By Bryan Thompson, May 23, 2016
NPR, Harvard University and the Robert Wood Johnson Foundation partnered to survey Americans last year about their perceptions of health care.
Kansas was one of seven states — Florida, New Jersey, Ohio, Oregon, Texas and Wisconsin were the others — singled out for a closer look. And the thing that stood out about Kansans was the degree of concern they expressed about the cost of health care.
As a retired nurse, Pat Hook knows all too well the potentially catastrophic consequences of not following her diabetic treatment plan to the letter.
“I got a good lecture from my doctor the last time I went,” said Hook, who was one of about a thousand Kansans who answered the telephone survey. “Told me that if I didn’t get on my insulin and stay on it, that my kidneys were gonna fail, I was gonna go blind — everything I already knew. But that doesn’t change anything.”
Hook, who lives in the tiny town of Mayfield, 40 miles southwest of Wichita, said she has no choice but to triage her own care. Even though she’s covered by Medicare, she can’t afford the insulin and other drugs she needs to control her diabetes.
“Last month I went to get my medicine, and it was $708, and I couldn’t get it,” Hook said. “That’s just my copay, because I’m in the doughnut hole. I couldn’t have afforded that if I was working.”
The “doughnut hole” Hook referred to is a gap in Medicare’s prescription drug coverage. Once a person’s drug costs reach a certain level, their coverage is reduced until their drug spending hits an upper threshold.
The Affordable Care Act — also called Obamacare — includes provisions to close the “doughnut hole” over time, but in the meantime people like Hook struggle to balance their finances and their health.
“I stretch my insulin a lot. I may take one shot a day versus four,” she said “Pills, I skip ’em to once every three days.”
The scrimping isn’t limited to medication. Hook said she buys only the most basic groceries: milk, bread, cheese, potatoes. To save on gas, she and her husband limit their trips to Wellington, the county seat 10 miles away. They haven’t taken a trip or vacation since she retired five years ago. And still, they’ve spent all of their savings.
“Between taxes and health care, medication … yeah, it’s gone,” Hook said.
Harvard’s Robert Blendon, who led the polling effort, said Kansans were more likely than the national sample — and those in the other six states singled out in the poll — to report serious financial difficulties caused by health care costs.
“They think they’re going up,” he said. “They’re more concerned about the future. They’re worried about their insurance premiums. They’re more likely to say their own health care costs are unreasonable.”
So are health care costs really a bigger problem in Kansas than elsewhere?

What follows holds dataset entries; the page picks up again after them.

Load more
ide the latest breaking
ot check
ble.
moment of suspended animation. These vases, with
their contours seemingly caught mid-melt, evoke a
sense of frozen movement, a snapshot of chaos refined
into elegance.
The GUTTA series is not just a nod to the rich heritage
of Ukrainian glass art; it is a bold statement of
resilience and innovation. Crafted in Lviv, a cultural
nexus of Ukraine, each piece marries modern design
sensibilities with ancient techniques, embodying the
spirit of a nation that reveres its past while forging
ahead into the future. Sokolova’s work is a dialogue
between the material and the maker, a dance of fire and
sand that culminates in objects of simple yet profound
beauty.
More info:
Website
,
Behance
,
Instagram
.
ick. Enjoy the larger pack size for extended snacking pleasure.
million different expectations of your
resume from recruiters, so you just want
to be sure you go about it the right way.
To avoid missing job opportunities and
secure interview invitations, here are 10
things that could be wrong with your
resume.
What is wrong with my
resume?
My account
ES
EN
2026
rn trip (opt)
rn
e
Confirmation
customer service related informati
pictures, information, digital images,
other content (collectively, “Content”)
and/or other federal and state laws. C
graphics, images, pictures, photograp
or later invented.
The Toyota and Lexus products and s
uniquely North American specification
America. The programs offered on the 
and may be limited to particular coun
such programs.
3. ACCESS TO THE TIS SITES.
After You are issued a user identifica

Paul Hughes-Cromwick, co-director of the Center for Sustainable Health Spending at the nonprofit Altarum Institute, said a lack of timely state-level information makes valid comparisons difficult.
“The last time the government updated the state-level spending data was 2009, and they’re about to issue it again, but not until next year,” he said.

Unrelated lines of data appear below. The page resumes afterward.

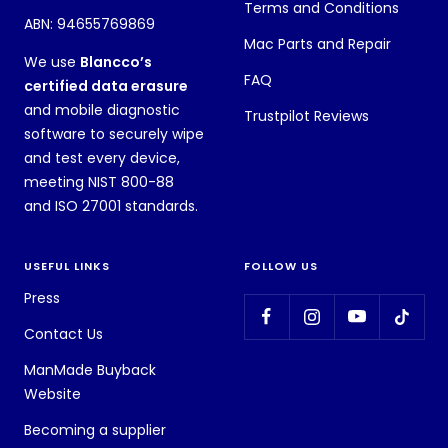
Terms and Conditions
ABN: 94655769869
Mac Parts and Repair
We use
Blancco’s
FAQ
certified data erasure
and mobile diagnostic
Trustpilot Reviews
software to securely wipe
and test every device,
meeting NIST 800-88
and ISO 27001 standards.
USEFUL LINKS
FOLLOW US
Press
Contact Us
ManMade Buyback
Website
Becoming a supplier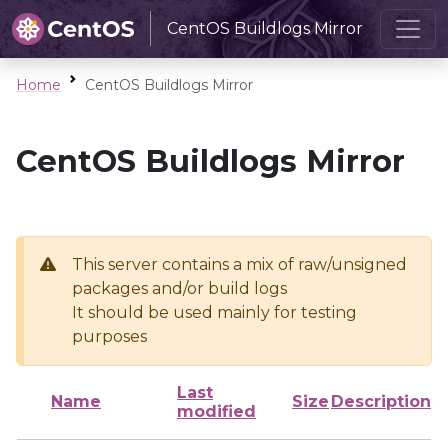
CentOS Buildlogs Mirror
Home
CentOS Buildlogs Mirror
CentOS Buildlogs Mirror
This server contains a mix of raw/unsigned
packages and/or build logs
It should be used mainly for testing
purposes
Last
Name
Size
Description
modified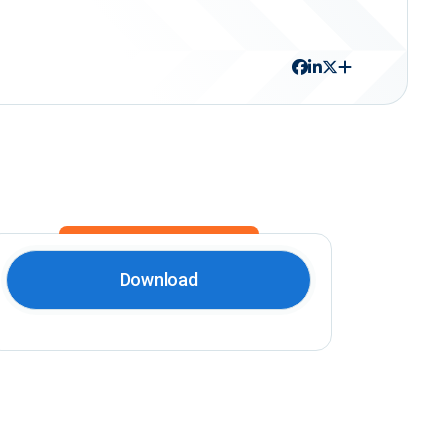
Download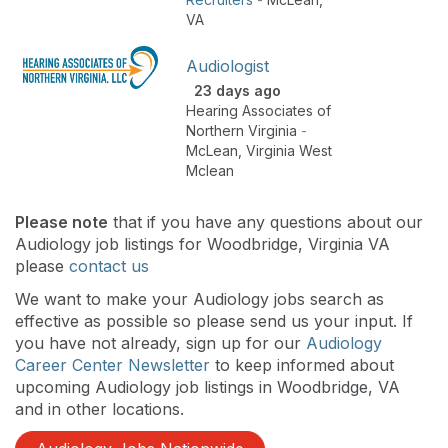
VA
Audiologist
23 days ago
Hearing Associates of
Northern Virginia
-
McLean
,
Virginia West
Mclean
Please note
that if you have any questions about our
Audiology job listings for Woodbridge, Virginia VA
please
contact us
We want to make your Audiology jobs search as
effective as possible so please send us your input. If
you have not already, sign up for our
Audiology
Career Center Newsletter
to keep informed about
upcoming Audiology job listings in Woodbridge, VA
and in other locations.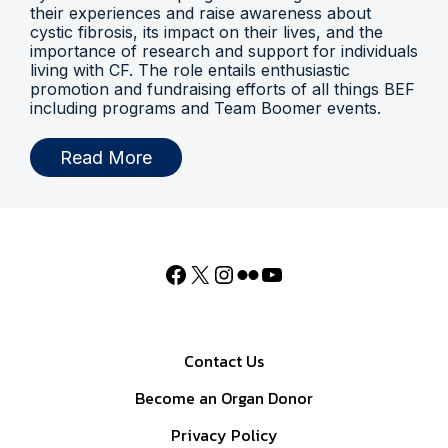
their experiences and raise awareness about
cystic fibrosis, its impact on their lives, and the
importance of research and support for individuals
living with CF. The role entails enthusiastic
promotion and fundraising efforts of all things BEF
including programs and Team Boomer events.
Read More
Contact Us
Become an Organ Donor
Privacy Policy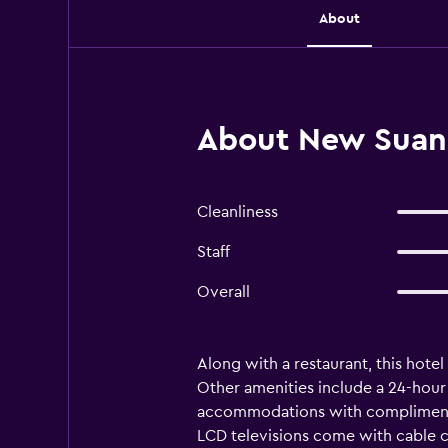
About
About New Suanm
Cleanliness
Staff
Overall
Along with a restaurant, this hotel 
Other amenities include a 24-hour
accommodations with complimentar
LCD televisions come with cable c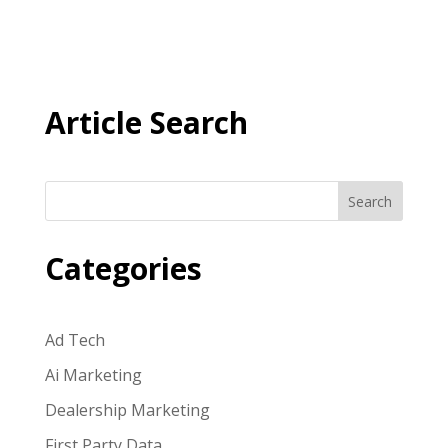
Article Search
Search
Categories
Ad Tech
Ai Marketing
Dealership Marketing
First Party Data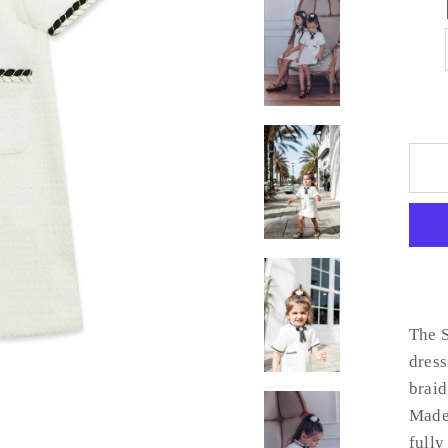
The S
dress
braid
Made 
fully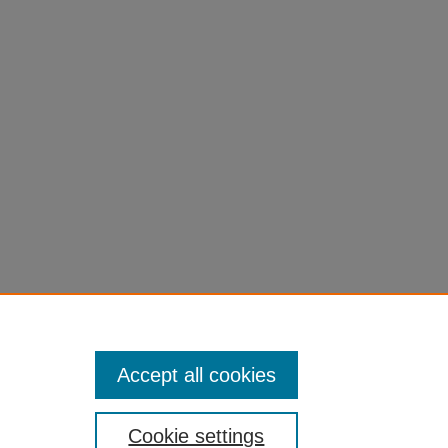
Accept all cookies
Cookie settings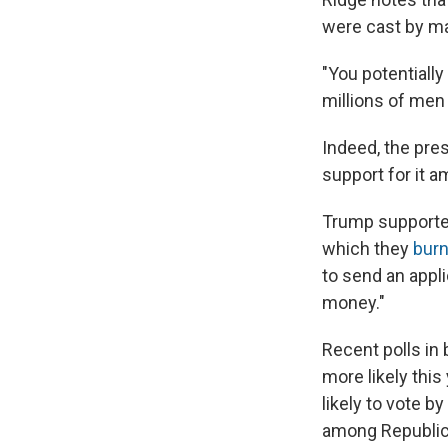
were cast by ma
"You potentially 
millions of men
Indeed, the pres
support for it a
Trump supporters
which they
burn
to send an appl
money."
Recent polls in
more likely this
likely to vote 
among Republic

Hughes-Cromwick said overall health care spending growth has seen a historic slowdown during the last few years.
He thinks what’s really hurting Kansans is that their incomes are growing at an even slower pace, and insurance changes are requiring consumers to shoulder more of the cost for health care.

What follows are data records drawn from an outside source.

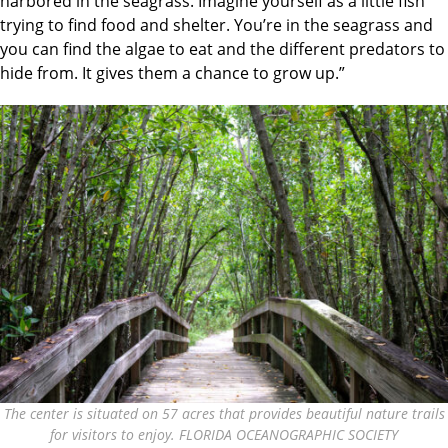
harbored in the seagrass. Imagine yourself as a little fish
trying to find food and shelter. You’re in the seagrass and
you can find the algae to eat and the different predators to
hide from. It gives them a chance to grow up.”
The center is situated on 57 acres that provides beautiful nature trails
for visitors to enjoy. FLORIDA OCEANOGRAPHIC SOCIETY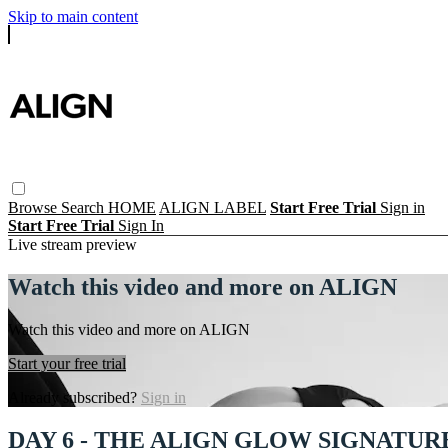
Skip to main content
Browse
Search
HOME
ALIGN LABEL
Start Free Trial
Sign in
Start Free Trial
Sign In
Live stream preview
Watch this video and more on ALIGN
Watch this video and more on ALIGN
Start your free trial
Already subscribed?
Sign in
DAY 6 - THE ALIGN GLOW SIGNATUR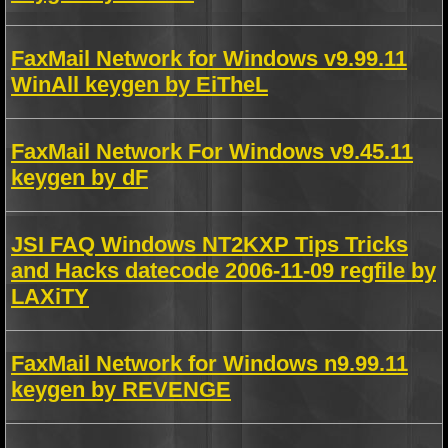
FaxMail Network for Windows v9.99.11
WinAll keygen by EiTheL
FaxMail Network For Windows v9.45.11
keygen by dF
JSI FAQ Windows NT2KXP Tips Tricks
and Hacks datecode 2006-11-09 regfile by
LAXiTY
FaxMail Network for Windows n9.99.11
keygen by REVENGE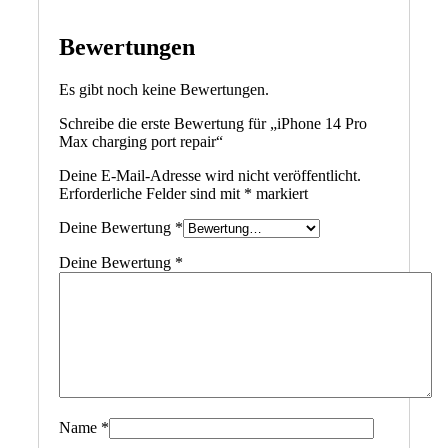
Bewertungen
Es gibt noch keine Bewertungen.
Schreibe die erste Bewertung für „iPhone 14 Pro
Max charging port repair“
Deine E-Mail-Adresse wird nicht veröffentlicht.
Erforderliche Felder sind mit
*
markiert
Deine Bewertung
*
Deine Bewertung
*
Name
*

“Health care costs have been rising faster than our incomes for about as long as I’ve been alive — and I’m not a young guy,” Hughes-Cromwick said. “Now we’re in an era where copays, deductibles, out-of-pocket cost sharing is increasing.”
Those out-of-pocket costs often are related to prescription drugs, according to Cynthia Cox, an associate director with the nonprofit Kaiser Family Foundation.
“When we poll people and ask them what their top health care concerns or priorities are, prescription drug costs always have been coming to the top,” she said.
From 2013 to 2014, the average out-of-pocket cost for hospital stays dropped, she said.
“That’s in large part because of the Affordable Care Act expanding coverage to more people,” Cox said. “But at the same time, out-of-pocket costs for prescription drugs actually increased from 2013 to 2014.”
And that’s an issue for aging Americans like Hook who have chronic conditions such as diabetes, heart disease or stroke.
Troy Ross, who heads the Overland Park-based Mid-America Coalition on Health Care, said the drugs needed to treat those conditions play a key role in escalating health care costs.
“Year in and year out, if you look at the drivers of health care costs, almost exclusively you’re going to see what is the ongoing progression of chronic disease across our state that is driving health care costs,” he said. “All too often that bubbles up and surfaces in the form of folks having to go to hospitals … going to more urgent care centers and ERs.”
Ross said that as employers continue to shift more health insurance costs to their workers, employees may try to save money by cutting back on their use of health care services.
“Folks will simply stop going to see their primary doctor for a preventive health visit,” he said, and that may lead to larger health costs down the line.
Ross wants to see the health care system shift from paying on the basis of the number and type of services delivered to the value of those services in maintaining a patient’s long-term health.
Helping people better manage their chronic diseases — or even prevent them altogether through healthier lifestyles — is the ultimate answer to rising health care costs, he said.